One woman said she believes Johnson Road, which leads up to Mountain Ridge Adventure, is unsafe as is and suggested there be signs and guardrails added. Another West Glenville resident said she doesn’t think Cellini cares about his neighbors’ concerns.

Wearing green shirts with “Mountain Ridge Adventure” printed on the front, Cellini and his wife, Olivia, each spoke to the Town Board, and said that the ropes course is not an amusement park or amusement center, and therefore doesn’t need the additional permit from the town.

Both Michael and Olivia Cellini questioned the board’s interpretation of the town codes, and Michael said he believed the board was harassing the business as a political move.

At another point in his speech, he said the Town Board was “anti-children,” referring to neighbors who had said they didn’t want there to be increased noise with children at the ropes course. There is a gun range in the same neighborhood as the adventure course.

When Olivia Cellini finished her speech, she said she’d be willing to fight the board in court if needed.

“Mrs. Cellini wants to say ‘see you in court,’ fine. That’s fine,” Koetzle said later in the meeting. “We are going to uphold the laws of this town.”

The violation is punishable by a fine of up to $250 per day for each day the course is open illegally. To receive the necessary town permit, Cellini would have to file the proper paperwork and wait until a regular Town Board meeting for the board to issue the document. The next scheduled meeting is July 20.

Moratoriums extended

This isn’t the first time the adventure course has stirred controversy in Glenville. As the project went through the review process, neighbors expressed similar frustrations to Wednesday night, citing concerns over additional noise and traffic.

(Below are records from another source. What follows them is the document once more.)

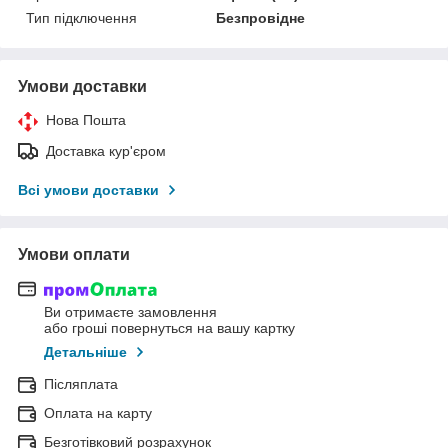
Тип підключення
Безпровідне
Умови доставки
Нова Пошта
Доставка кур'єром
Всі умови доставки
Умови оплати
Ви отримаєте замовлення
або гроші повернуться на вашу картку
Детальніше
Післяплата
Оплата на карту
Безготівковий розрахунок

The site is in a rural residential and agricultural zoning district. Cellini had his initial request in 2014 to build the treetop adventure course on his 50-acre plot approved by the town’s planning and zoning boards. Glenville imposed a temporary moratorium last December for permits on projects in its rural and agricultural zoning districts that require conditional use permits and site plan reviews.

That moratorium, along with one on conditional use permits and businesses such as thrift stores, vapor stores and massage parlors in research development and technology zone districts, was passed in December and extended on Wednesday night.

The moratoriums will continue for six months while Glenville reviews its comprehensive plan, which will clarify the town’s zoning rules and other laws. Koetzle said he expects the comprehensive plan to be finished before the moratoriums expire, and if the two conflict a resolution will have to be passed to cancel them.